Company Blog: Empowering Financial Industry with Rapids Data Platform

Information digitalization is reshaping the financial world. As the financial markets are moving faster than ever before, technological innovation represented by big data, cloud computing, block chain, and artificial intelligence is becoming the new momentum of the information revolution and provides a new driving force for financial industry transformation. Legacy data architectures can no longer effectively meet the new requirements of financial activities such as risk analysis and management, fraud detection, portfolio management, future market demand prediction and so forth. In the era of big data, financial companies need to leverage the power of new technologies to gain valuable insights from data so that they can develop cost effective and scalable business solutions quickly to achieve competitive advantages.

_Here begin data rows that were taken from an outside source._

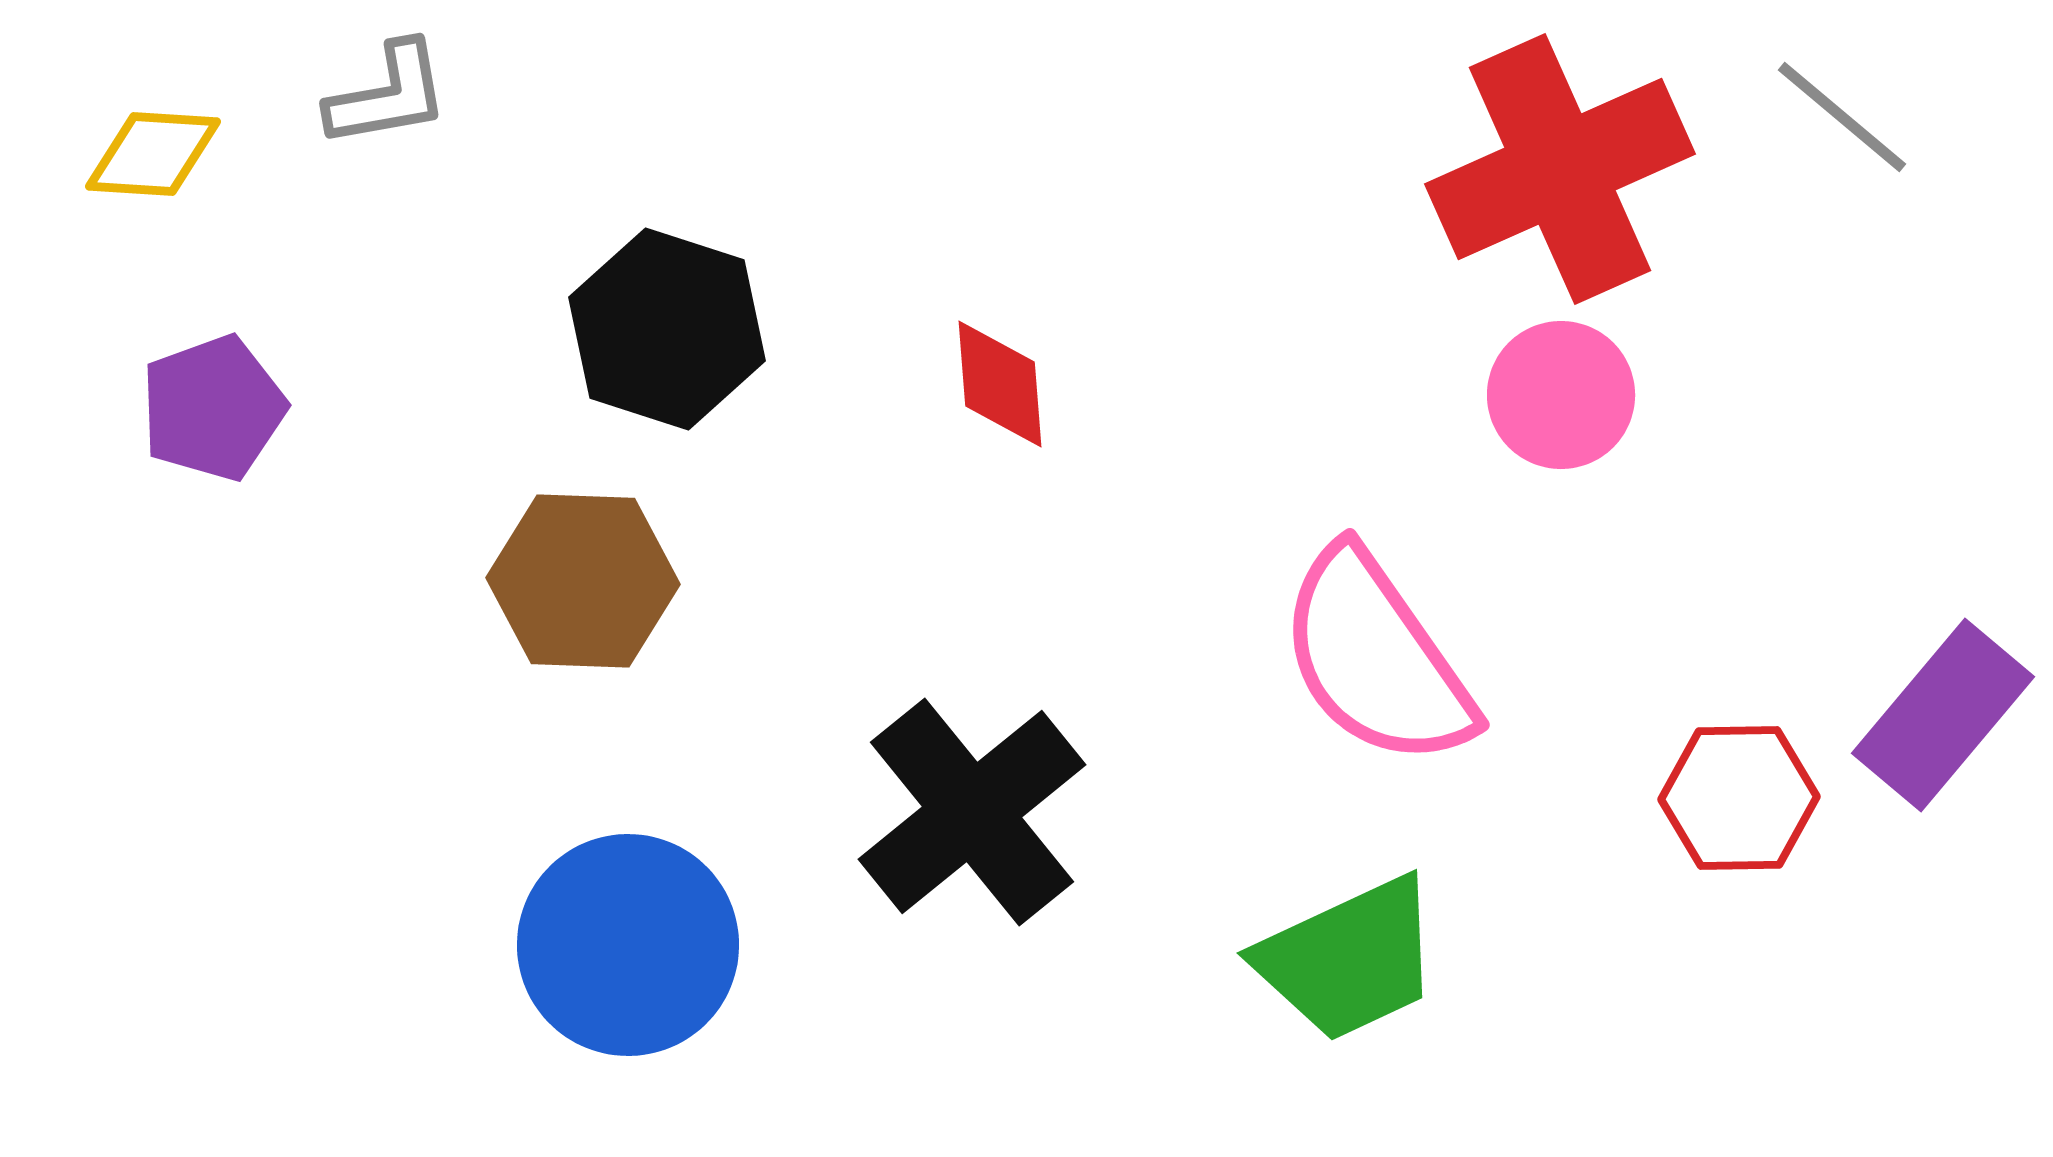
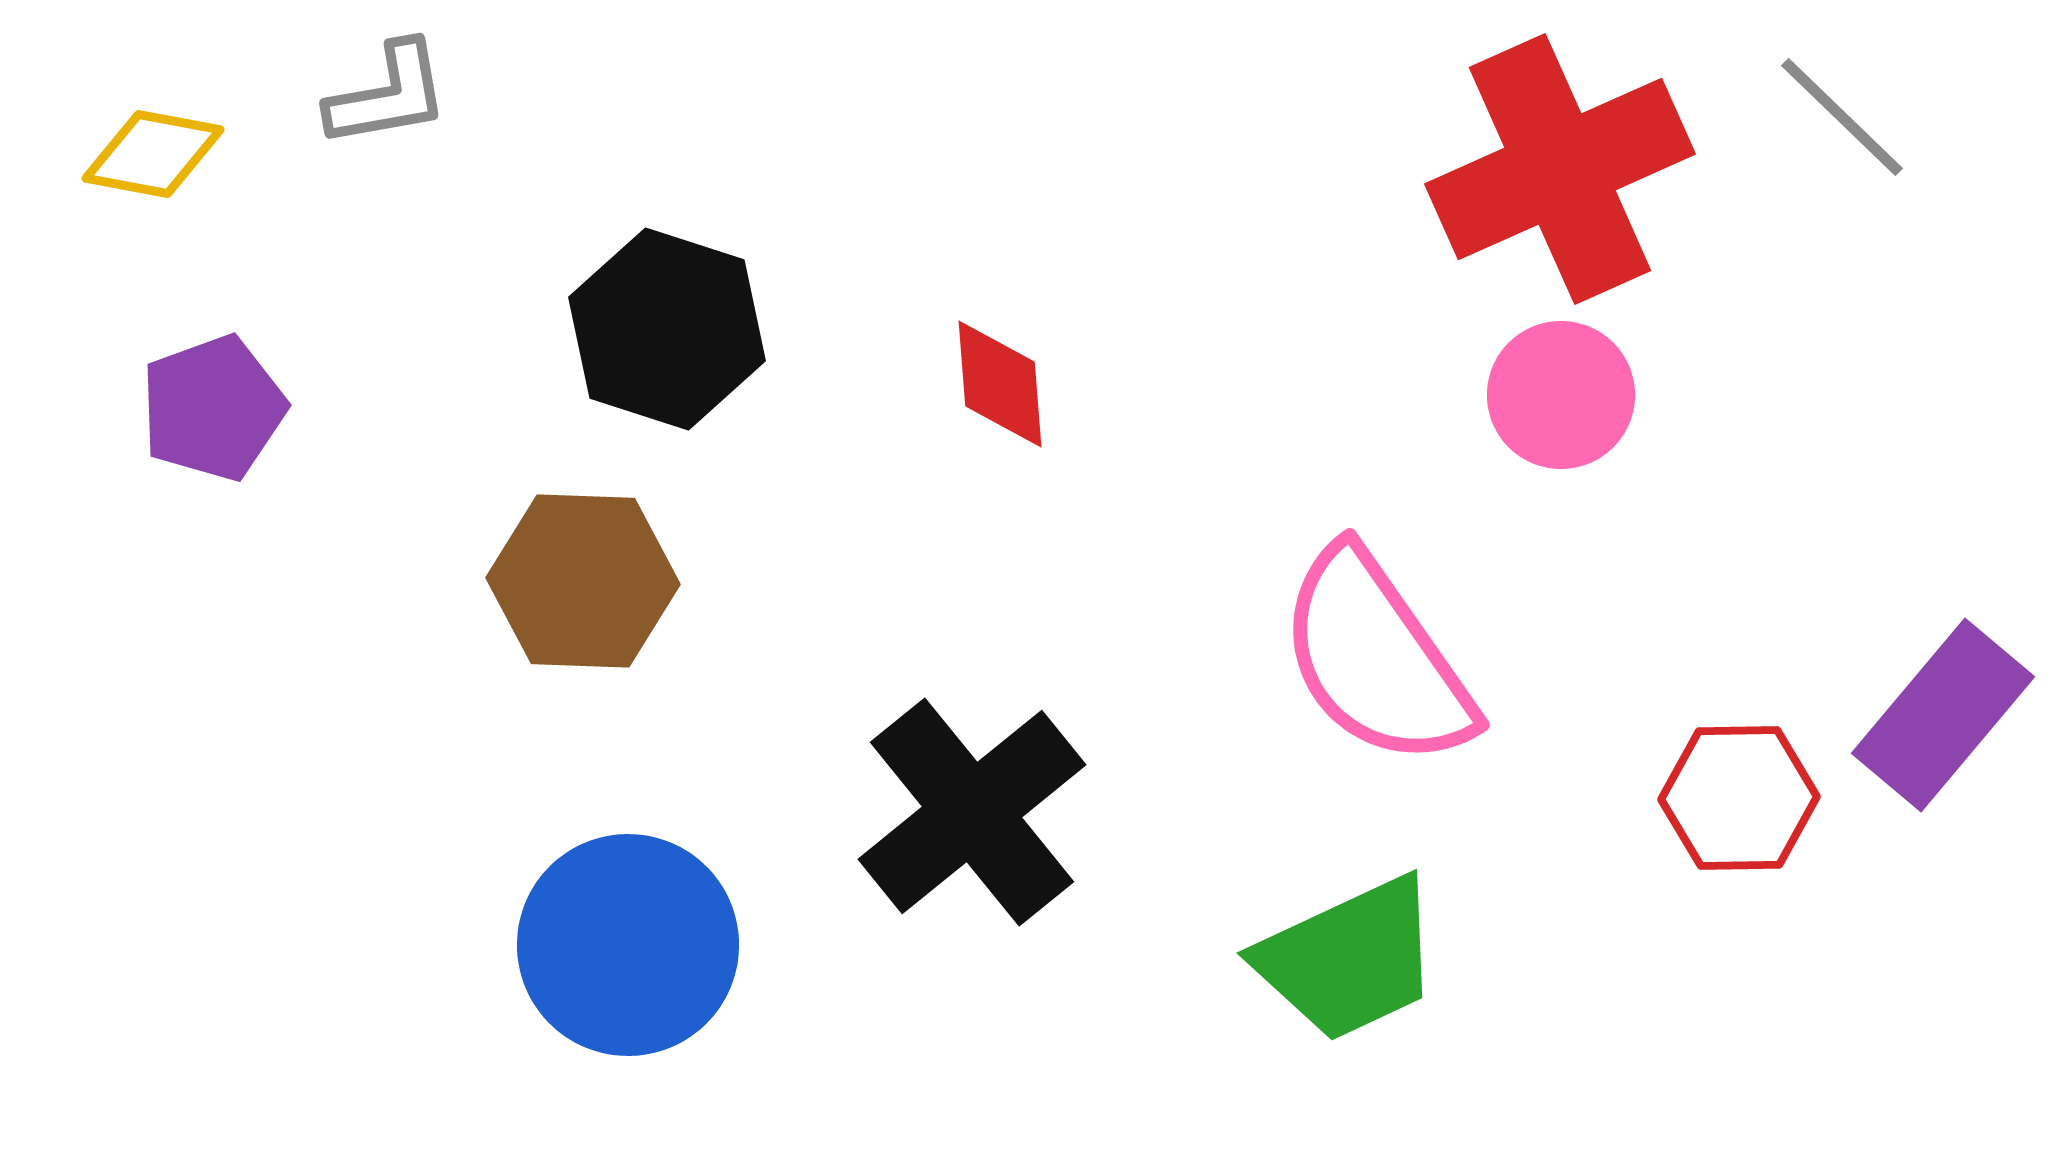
gray line: rotated 4 degrees clockwise
yellow diamond: rotated 7 degrees clockwise
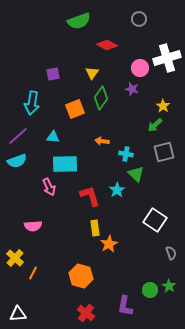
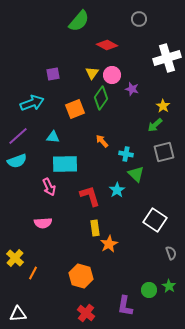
green semicircle: rotated 30 degrees counterclockwise
pink circle: moved 28 px left, 7 px down
cyan arrow: rotated 120 degrees counterclockwise
orange arrow: rotated 40 degrees clockwise
pink semicircle: moved 10 px right, 3 px up
green circle: moved 1 px left
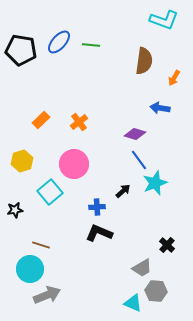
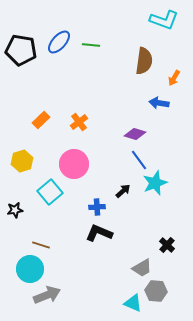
blue arrow: moved 1 px left, 5 px up
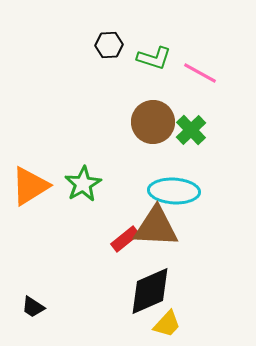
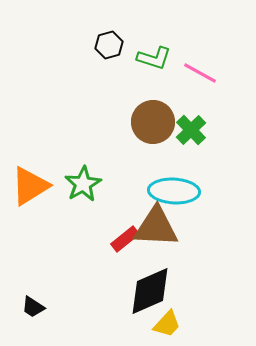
black hexagon: rotated 12 degrees counterclockwise
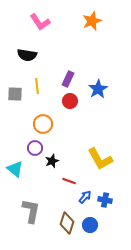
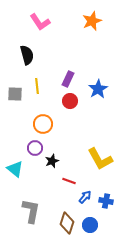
black semicircle: rotated 114 degrees counterclockwise
blue cross: moved 1 px right, 1 px down
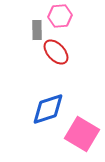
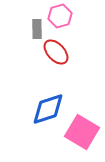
pink hexagon: rotated 10 degrees counterclockwise
gray rectangle: moved 1 px up
pink square: moved 2 px up
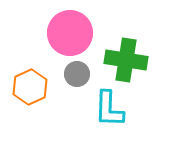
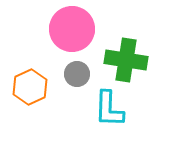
pink circle: moved 2 px right, 4 px up
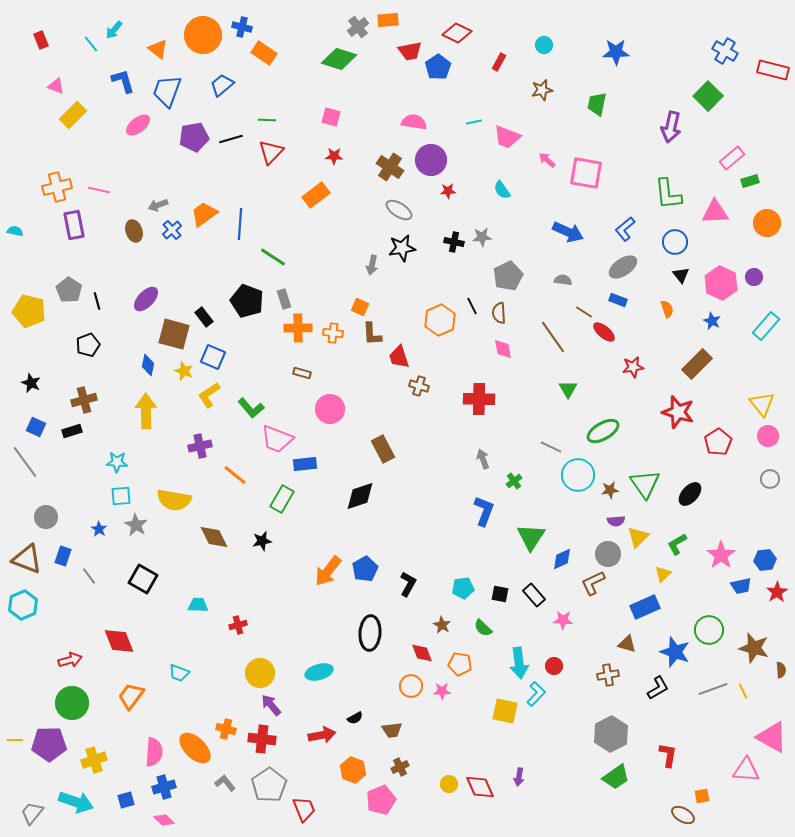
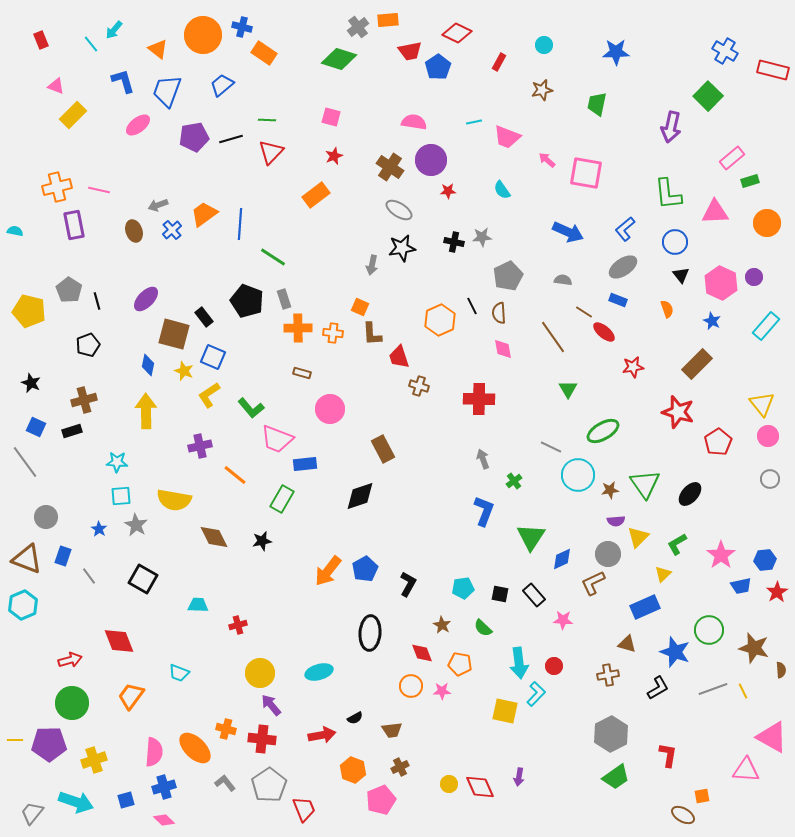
red star at (334, 156): rotated 24 degrees counterclockwise
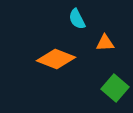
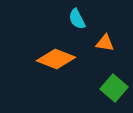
orange triangle: rotated 12 degrees clockwise
green square: moved 1 px left
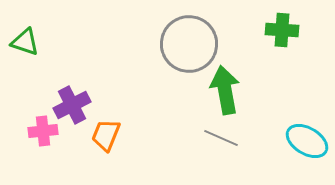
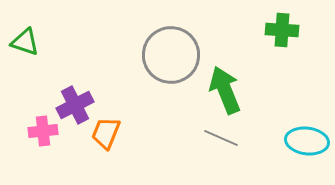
gray circle: moved 18 px left, 11 px down
green arrow: rotated 12 degrees counterclockwise
purple cross: moved 3 px right
orange trapezoid: moved 2 px up
cyan ellipse: rotated 24 degrees counterclockwise
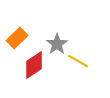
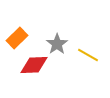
yellow line: moved 10 px right, 6 px up
red diamond: rotated 32 degrees clockwise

Current Data Management Challenges for Financial Services

Legacy data architectures cannot handle large data volumes
Data silos created by different departments within an organization reduce information transparency and the traditional ETL (extract, transform, and load) approach used to break the barriers is complex, expensive and slow
Batch processing cannot support real-time decision-making
Responding to customer queries is slow and costly as traditional data management systems add complexity to the data ecosystem, which requires highly skilled data specialists to perform data analysis

Rapids Data Platform (RDP) Solution

A distributed and in-memory computing architecture to support massive dataset exploration while leveraging the low cost of commodity hardware.

RapidsDB is a distributed, MPP (Massively Parallel Processing), shared-nothing memory database. The disk-free IO eliminates the process of loading data from disk to memory for processing, which contributes to the high-performance data analytic capabilities. The distributed architecture allows horizontal expansion from one node to dozens or even hundreds of nodes based on business needs, which leverages low-cost commodity hardware. The MPP character tackles big data by partitioning the data across multiple nodes and guarantees that the computing and storage resources on each node are independent. RapidsDB can support 100 TB of data analysis in real time. The ability to handle high throughput and high concurrency of big data accelerates data processing and multi-dimensional analysis so that a holistic view of information can be obtained. Actionable business insights can be gained in real time to maximize the return on investment.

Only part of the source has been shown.